WHAT IS EXPECTED
Give back each line of the listing below that contains the string "wire".

-------- MATERIAL FOR THIS TASK --------

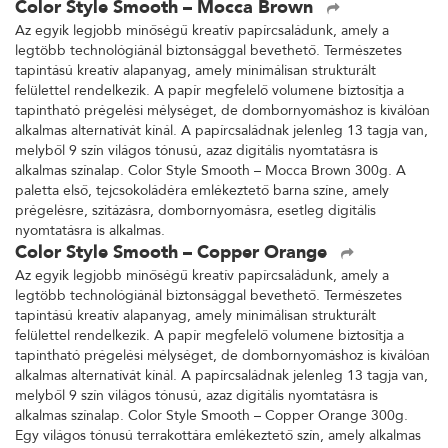
Color Style Smooth – Mocca Brown
Az egyik legjobb minőségű kreatív papírcsaládunk, amely a
legtöbb technológiánál biztonsággal bevethető. Természetes
tapintású kreatív alapanyag, amely minimálisan strukturált
felülettel rendelkezik. A papír megfelelő volumene biztosítja a
tapintható prégelési mélységet, de dombornyomáshoz is kiválóan
alkalmas alternatívát kínál. A papírcsaládnak jelenleg 13 tagja van,
melyből 9 szín világos tónusú, azaz digitális nyomtatásra is
alkalmas színalap. Color Style Smooth – Mocca Brown 300g. A
paletta első, tejcsokoládéra emlékeztető barna színe, amely
prégelésre, szitázásra, dombornyomásra, esetleg digitális
nyomtatásra is alkalmas.
Color Style Smooth – Copper Orange
Az egyik legjobb minőségű kreatív papírcsaládunk, amely a
legtöbb technológiánál biztonsággal bevethető. Természetes
tapintású kreatív alapanyag, amely minimálisan strukturált
felülettel rendelkezik. A papír megfelelő volumene biztosítja a
tapintható prégelési mélységet, de dombornyomáshoz is kiválóan
alkalmas alternatívát kínál. A papírcsaládnak jelenleg 13 tagja van,
melyből 9 szín világos tónusú, azaz digitális nyomtatásra is
alkalmas színalap. Color Style Smooth – Copper Orange 300g.
Egy világos tónusú terrakottára emlékeztető szín, amely alkalmas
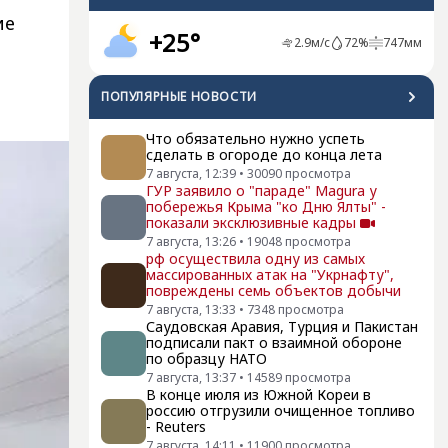
ие
+25°
2.9
м/с
72
%
747
мм
ПОПУЛЯРНЫЕ НОВОСТИ
Что обязательно нужно успеть
сделать в огороде до конца лета
7 августа, 12:39
•
30090
просмотра
ГУР заявило о "параде" Magura у
побережья Крыма "ко Дню Ялты" -
показали эксклюзивные кадры
7 августа, 13:26
•
19048
просмотра
рф осуществила одну из самых
массированных атак на "Укрнафту",
повреждены семь объектов добычи
7 августа, 13:33
•
7348
просмотра
Саудовская Аравия, Турция и Пакистан
подписали пакт о взаимной обороне
по образцу НАТО
7 августа, 13:37
•
14589
просмотра
В конце июля из Южной Кореи в
россию отгрузили очищенное топливо
- Reuters
7 августа, 14:11
•
11900
просмотра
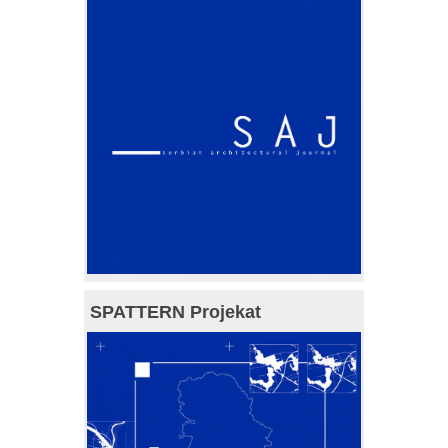
SPATTERN Projekat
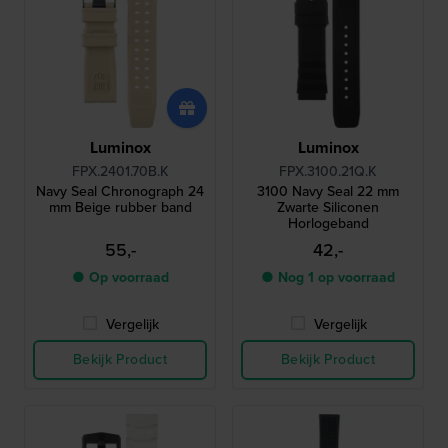
Luminox
Luminox
FPX.2401.70B.K
FPX.3100.21Q.K
Navy Seal Chronograph 24
3100 Navy Seal 22 mm
mm Beige rubber band
Zwarte Siliconen
Horlogeband
55,-
42,-
● Op voorraad
● Nog 1 op voorraad
Vergelijk
Vergelijk
Bekijk Product
Bekijk Product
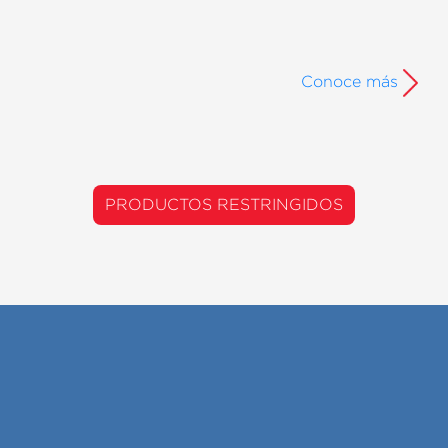
Conoce más
PRODUCTOS RESTRINGIDOS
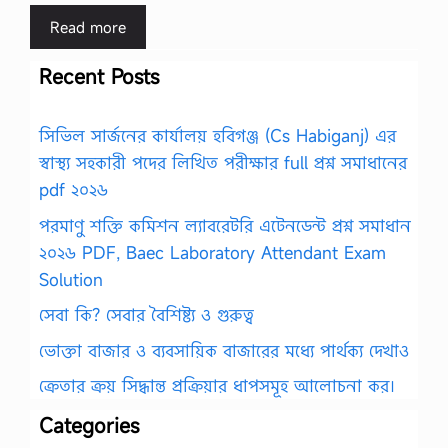
Read more
Recent Posts
সিভিল সার্জনের কার্যালয় হবিগঞ্জ (Cs Habiganj) এর
স্বাস্থ্য সহকারী পদের লিখিত পরীক্ষার full প্রশ্ন সমাধানের
pdf ২০২৬
পরমাণু শক্তি কমিশন ল্যাবরেটরি এটেনডেন্ট প্রশ্ন সমাধান
২০২৬ PDF, Baec Laboratory Attendant Exam
Solution
সেবা কি? সেবার বৈশিষ্ট্য ও গুরুত্ব
ভোক্তা বাজার ও ব্যবসায়িক বাজারের মধ্যে পার্থক্য দেখাও
ক্রেতার ক্রয় সিদ্ধান্ত প্রক্রিয়ার ধাপসমূহ আলোচনা কর।
Categories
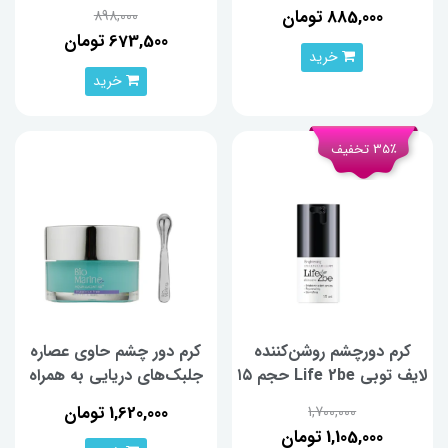
15 میلی‌لیتر
885,000 تومان
898,000
673,500 تومان
خرید
خرید
35٪ تخفیف
کرم دورچشم روشن‌کننده
کرم دور چشم حاوی عصاره
لایف توبی Life 2be حجم ۱۵
جلبک‌های دریایی به همراه
میلی‌لیتر
گوی ماساژ بایومارین 15 میلی
1,620,000 تومان
1,700,000
لیتر
1,105,000 تومان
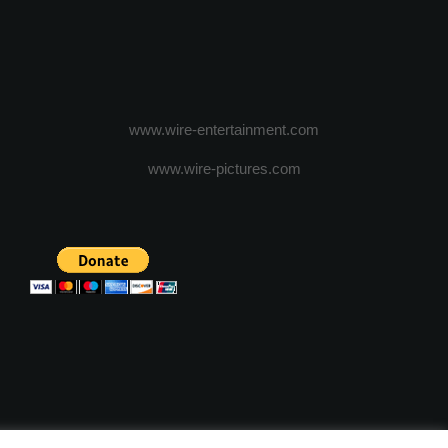
www.wire-entertainment.com
www.wire-pictures.com
ICA DE CONFIDENTIALITATE
TERMENI SI CONDITII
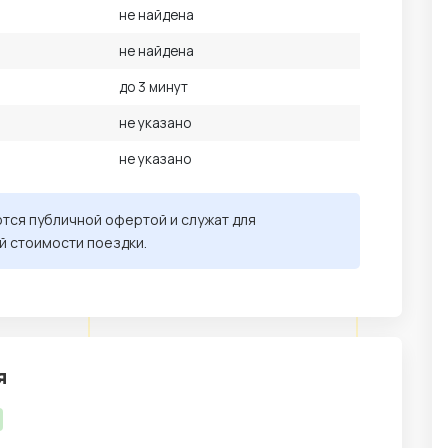
не найдена
не найдена
до 3 минут
не указано
не указано
ются публичной офертой и служат для
й стоимости поездки.
я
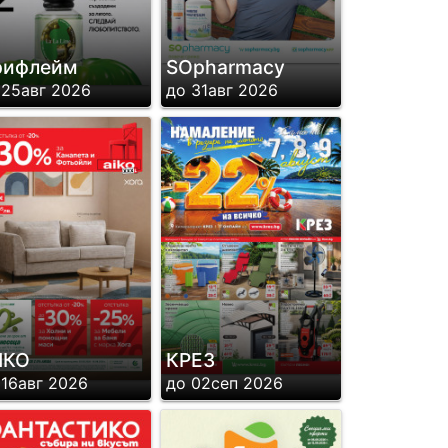
рифлейм
SОpharmacy
 25авг 2026
до 31авг 2026
ИКО
КРЕЗ
 16авг 2026
до 02сеп 2026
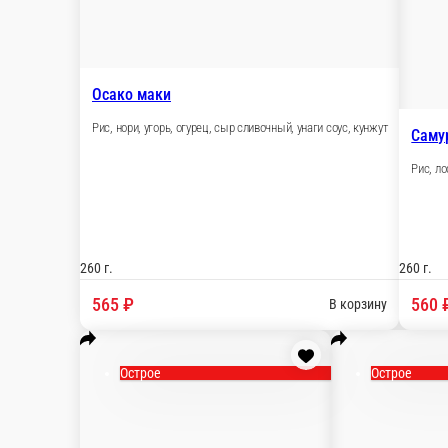
авокадо
НОВИНКА
Самурай
Рис, лосось, авокадо, сыр сливочный, кунжутный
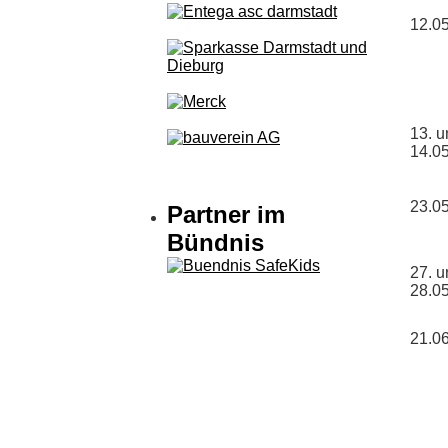
12.0
13. 
14.0
23.0
Partner im
Bündnis
27. 
28.0
21.0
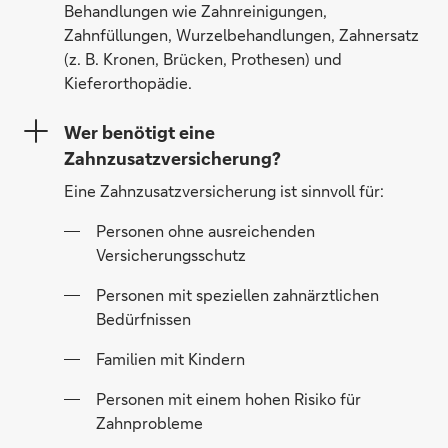
Behandlungen wie Zahnreinigungen,
Zahnfüllungen, Wurzelbehandlungen, Zahnersatz
(z. B. Kronen, Brücken, Prothesen) und
Kieferorthopädie.
Wer benötigt eine
Zahnzusatzversicherung?
Eine Zahnzusatzversicherung ist sinnvoll für:
Personen ohne ausreichenden
Versicherungsschutz
Personen mit speziellen zahnärztlichen
Bedürfnissen
Familien mit Kindern
Personen mit einem hohen Risiko für
Zahnprobleme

--------

WORKED SOLUTION
www.wire-entertainment.com
www.wire-pictures.com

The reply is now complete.